TASK PROMPT:
Would you retype every record below exactly as written?

MATERIAL FOR THIS EXERCISE:
"""

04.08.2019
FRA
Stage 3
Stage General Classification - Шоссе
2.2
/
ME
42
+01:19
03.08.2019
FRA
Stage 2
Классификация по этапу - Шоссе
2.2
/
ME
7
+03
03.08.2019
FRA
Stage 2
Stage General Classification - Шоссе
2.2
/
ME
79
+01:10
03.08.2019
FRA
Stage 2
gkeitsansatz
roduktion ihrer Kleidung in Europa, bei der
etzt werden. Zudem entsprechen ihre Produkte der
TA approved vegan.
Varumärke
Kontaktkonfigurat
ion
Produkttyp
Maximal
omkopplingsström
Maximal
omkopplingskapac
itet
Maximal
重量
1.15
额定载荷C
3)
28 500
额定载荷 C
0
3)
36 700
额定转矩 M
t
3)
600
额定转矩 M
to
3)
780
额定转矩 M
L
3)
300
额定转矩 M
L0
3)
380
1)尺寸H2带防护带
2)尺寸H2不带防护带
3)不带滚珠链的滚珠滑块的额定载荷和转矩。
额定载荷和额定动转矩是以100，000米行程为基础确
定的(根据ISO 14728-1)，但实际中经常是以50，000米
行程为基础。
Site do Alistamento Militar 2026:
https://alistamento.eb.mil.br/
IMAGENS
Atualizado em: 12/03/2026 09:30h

"""

TASK RESPONSE:
04.08.2019
FRA
Stage 3
Stage General Classification - Шоссе
2.2
/
ME
42
+01:19
03.08.2019
FRA
Stage 2
Классификация по этапу - Шоссе
2.2
/
ME
7
+03
03.08.2019
FRA
Stage 2
Stage General Classification - Шоссе
2.2
/
ME
79
+01:10
03.08.2019
FRA
Stage 2
gkeitsansatz
roduktion ihrer Kleidung in Europa, bei der
etzt werden. Zudem entsprechen ihre Produkte der
TA approved vegan.
Varumärke
Kontaktkonfigurat
ion
Produkttyp
Maximal
omkopplingsström
Maximal
omkopplingskapac
itet
Maximal
重量
1.15
额定载荷C
3)
28 500
额定载荷 C
0
3)
36 700
额定转矩 M
t
3)
600
额定转矩 M
to
3)
780
额定转矩 M
L
3)
300
额定转矩 M
L0
3)
380
1)尺寸H2带防护带
2)尺寸H2不带防护带
3)不带滚珠链的滚珠滑块的额定载荷和转矩。
额定载荷和额定动转矩是以100，000米行程为基础确
定的(根据ISO 14728-1)，但实际中经常是以50，000米
行程为基础。
Site do Alistamento Militar 2026:
https://alistamento.eb.mil.br/
IMAGENS
Atualizado em: 12/03/2026 09:30h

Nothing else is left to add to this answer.